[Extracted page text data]
........
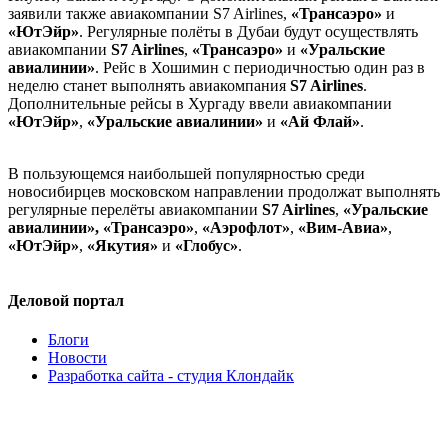
заявили также авиакомпании S7 Airlines,
«Трансаэро»
и
«ЮтЭйр»
. Регулярные полёты в Дубаи будут осуществлять
авиакомпании
S7 Airlines
,
«Трансаэро»
и
«Уральские
авиалинии»
. Рейс в Хошимин с периодичностью один раз в
неделю станет выполнять авиакомпания
S7 Airlines
.
Дополнительные рейсы в Хургаду ввели авиакомпании
«ЮтЭйр»
,
«Уральские авиалинии»
и
«Ай Флай»
.
В пользующемся наибольшей популярностью среди
новосибирцев московском направлении продолжат выполнять
регулярные перелёты авиакомпании
S7 Airlines
,
«Уральские
авиалинии»,
«Трансаэро»
,
«Аэрофлот»
,
«Вим-Авиа»
,
«ЮтЭйр»
,
«Якутия»
и
«Глобус»
.
Деловой портал
Блоги
Новости
Разработка сайта - студия Клондайк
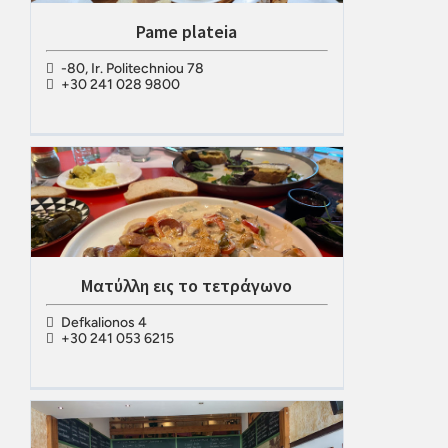
Pame plateia
-80, Ir. Politechniou 78
+30 241 028 9800
Ματύλλη εις το τετράγωνο
Defkalionos 4
+30 241 053 6215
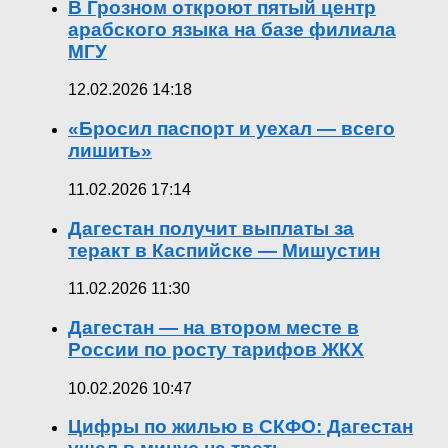
В Грозном откроют пятый центр
арабского языка на базе филиала
МГУ
12.02.2026 14:18
«Бросил паспорт и уехал — всего
лишить»
11.02.2026 17:14
Дагестан получит выплаты за
теракт в Каспийске — Мишустин
11.02.2026 11:30
Дагестан — на втором месте в
России по росту тарифов ЖКХ
10.02.2026 10:47
Цифры по жилью в СКФО: Дагестан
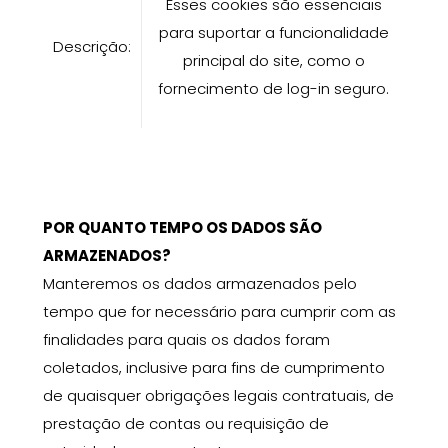
Esses cookies são essenciais
para suportar a funcionalidade
Descrição:
principal do site, como o
fornecimento de log-in seguro.
POR QUANTO TEMPO OS DADOS SÃO
ARMAZENADOS?
Manteremos os dados armazenados pelo
tempo que for necessário para cumprir com as
finalidades para quais os dados foram
coletados, inclusive para fins de cumprimento
de quaisquer obrigações legais contratuais, de
prestação de contas ou requisição de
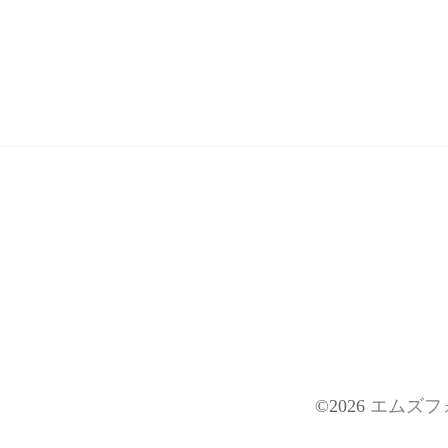
©2026
エムズフ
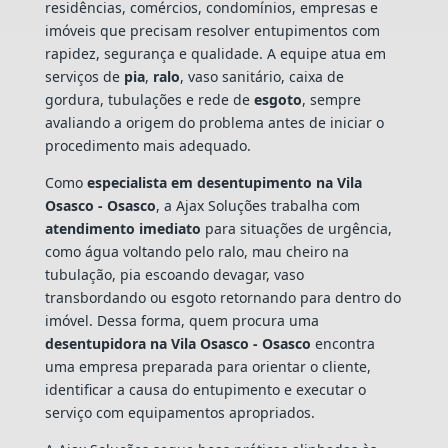
residências, comércios, condomínios, empresas e
imóveis que precisam resolver entupimentos com
rapidez, segurança e qualidade. A equipe atua em
serviços de
pia
,
ralo
, vaso sanitário, caixa de
gordura, tubulações e rede de
esgoto
, sempre
avaliando a origem do problema antes de iniciar o
procedimento mais adequado.
Como
especialista em desentupimento na Vila
Osasco - Osasco
, a Ajax Soluções trabalha com
atendimento imediato
para situações de urgência,
como água voltando pelo ralo, mau cheiro na
tubulação, pia escoando devagar, vaso
transbordando ou esgoto retornando para dentro do
imóvel. Dessa forma, quem procura uma
desentupidora na Vila Osasco - Osasco
encontra
uma empresa preparada para orientar o cliente,
identificar a causa do entupimento e executar o
serviço com equipamentos apropriados.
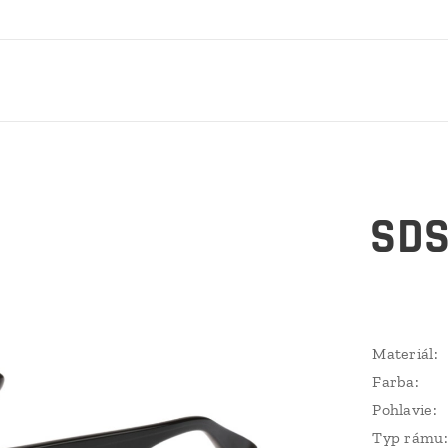
SDS
Materiál:
Farba:
Pohlavie:
Typ rámu:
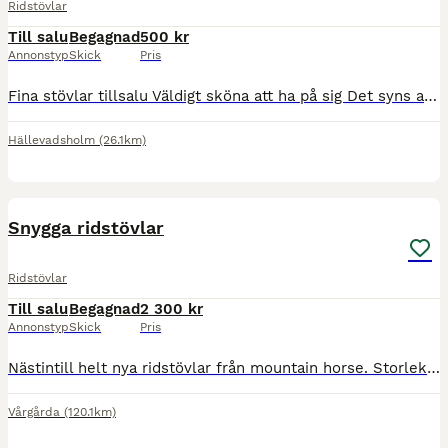
Ridstövlar
Till salu
Begagnad
500 kr
Annonstyp
Skick
Pris
Fina stövlar tillsalu Väldigt sköna att ha på sig Det syns att de är använda men inte mer än vad det gör på bilderna. Mvh Elin
Hällevadsholm
(26.1km)
4
Snygga ridstövlar
Ridstövlar
Till salu
Begagnad
2 300 kr
Annonstyp
Skick
Pris
Nästintill helt nya ridstövlar från mountain horse. Storlek 38, stövelskaft regular/regular i färgen brun. Inget slitage
Vårgårda
(120.1km)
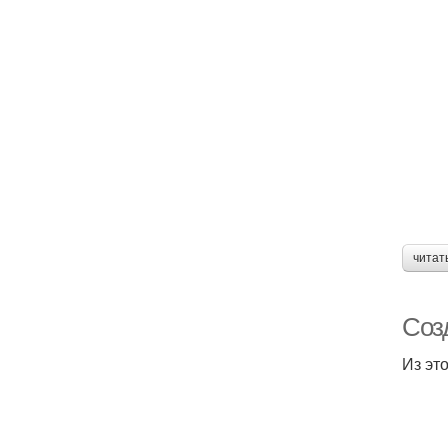
читат
Соз
Из это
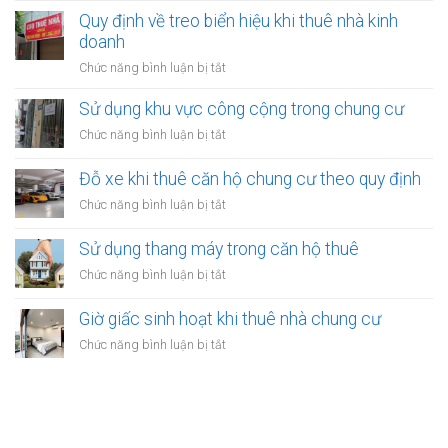
trong
cáo
Quy định về treo biển hiệu khi thuê nhà kinh
nhà
tại
doanh
thuê:
nhà
Quy
ở
Chức năng bình luận bị tắt
thuê:
định
Quy
Quy
ra
định
Sử dụng khu vực công cộng trong chung cư
định
sao?
về
ra
ở
Chức năng bình luận bị tắt
treo
sao?
Sử
biển
dụng
Đỗ xe khi thuê căn hộ chung cư theo quy định
hiệu
khu
khi
ở
Chức năng bình luận bị tắt
vực
thuê
Đỗ
công
nhà
xe
Sử dụng thang máy trong căn hộ thuê
cộng
kinh
khi
trong
ở
Chức năng bình luận bị tắt
doanh
thuê
chung
Sử
căn
cư
dụng
Giờ giấc sinh hoạt khi thuê nhà chung cư
hộ
thang
chung
ở
Chức năng bình luận bị tắt
máy
cư
Giờ
trong
theo
giấc
căn
quy
sinh
hộ
định
hoạt
thuê
khi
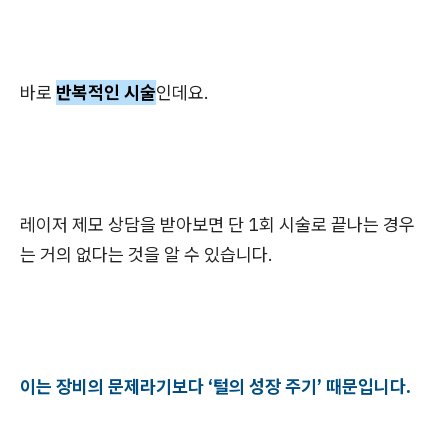
바로
반복적인 시술
인데요.
레이저 제모 상담을 받아보면 단 1회 시술로 끝나는 경우
는 거의 없다는 것을 알 수 있습니다.
이는 장비의 문제라기보다 ‘털의 성장 주기’ 때문입니다.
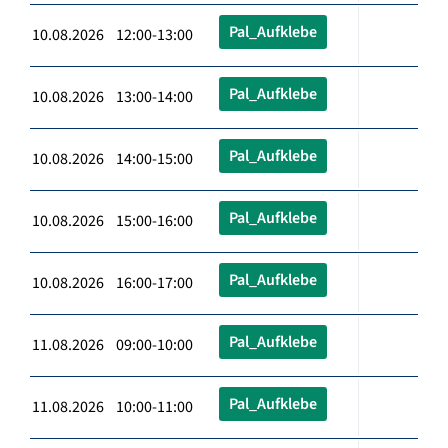
Pal_Aufklebe
10.08.2026 12:00-13:00
Pal_Aufklebe
10.08.2026 13:00-14:00
Pal_Aufklebe
10.08.2026 14:00-15:00
Pal_Aufklebe
10.08.2026 15:00-16:00
Pal_Aufklebe
10.08.2026 16:00-17:00
Pal_Aufklebe
11.08.2026 09:00-10:00
Pal_Aufklebe
11.08.2026 10:00-11:00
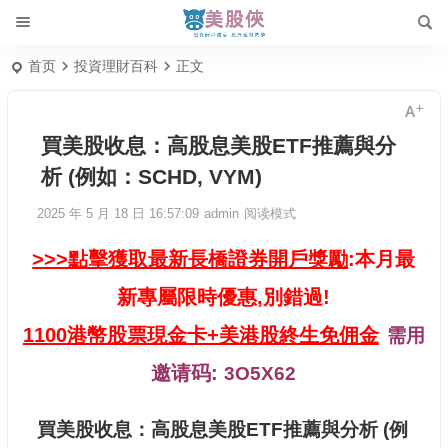
首页
投資理財百科
正文
買美股收息：高股息美股ETF推薦與分
析 (例如：SCHD, VYM)
2025 年 5 月 18 日 16:57:09
admin
阅读模式
>>>點擊獲取最新長橋證券開戶獎勵
:本月最
新專屬限時優惠,別錯過!
1100港幣股票現金卡+美港股終生免佣金
需用
邀请码:
3O5X62
買美股收息：高股息美股ETF推薦與分析 (例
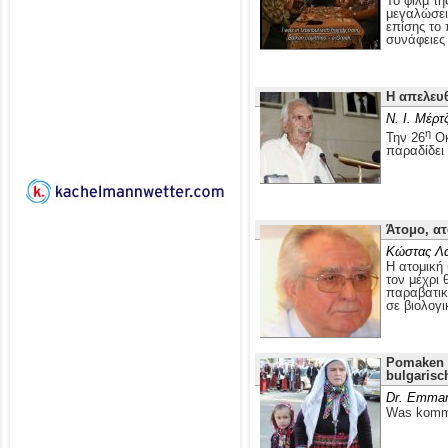
Το φιλμ τ
μεγαλώσει 
επίσης το
συνάφειες 
Η απελευ
Ν. Ι. Μέρτ
η
Την 26
Οκ
παραδίδει
Άτομο, ατ
Κώστας Λ
Η ατομική 
τον μέχρι 
παραβατικ
σε βιολογι
Pomaken i
bulgarisc
Dr. Emman
Was kommt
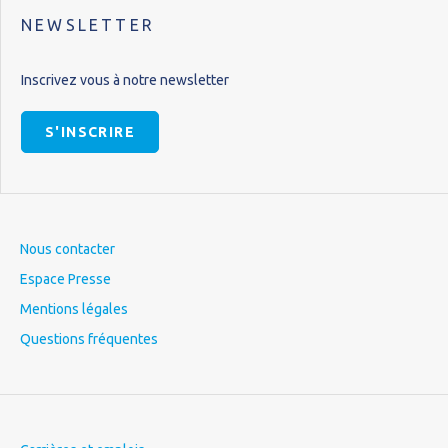
NEWSLETTER
Inscrivez vous à notre newsletter
S'INSCRIRE
Nous contacter
Espace Presse
Mentions légales
Questions fréquentes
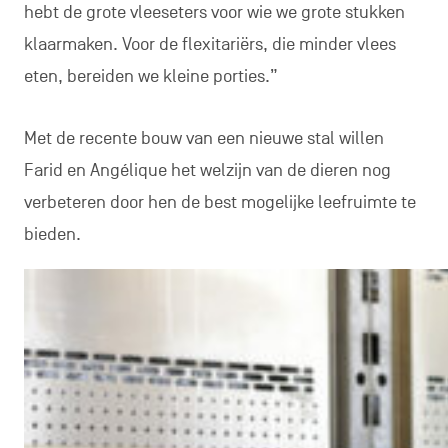
hebt de grote vleeseters voor wie we grote stukken
klaarmaken. Voor de flexitariërs, die minder vlees
eten, bereiden we kleine porties.”
Met de recente bouw van een nieuwe stal willen
Farid en Angélique het welzijn van de dieren nog
verbeteren door hen de best mogelijke leefruimte te
bieden.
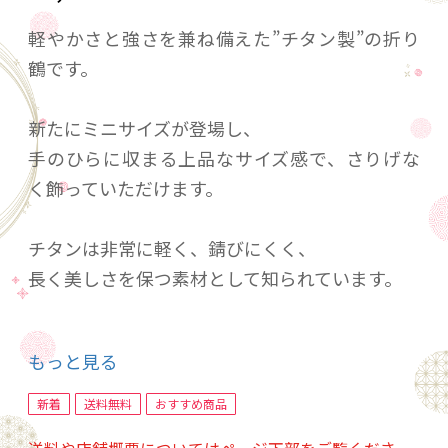
軽やかさと強さを兼ね備えた”チタン製”の折り
鶴です。
新たにミニサイズが登場し、
手のひらに収まる上品なサイズ感で、さりげな
く飾っていただけます。
チタンは非常に軽く、錆びにくく、
長く美しさを保つ素材として知られています。
落ち着いた金属の質感と、すっきりとした輝き
もっと見る
は、
空間に洗練された印象を与えてくれます。
新着
送料無料
おすすめ商品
........
Your response should be each line that includes the word "chung", copied from the records.

RESULT OF THIS TASK:
Sử dụng khu vực công cộng trong chung cư
Đỗ xe khi thuê căn hộ chung cư theo quy định
chung
Giờ giấc sinh hoạt khi thuê nhà chung cư
chung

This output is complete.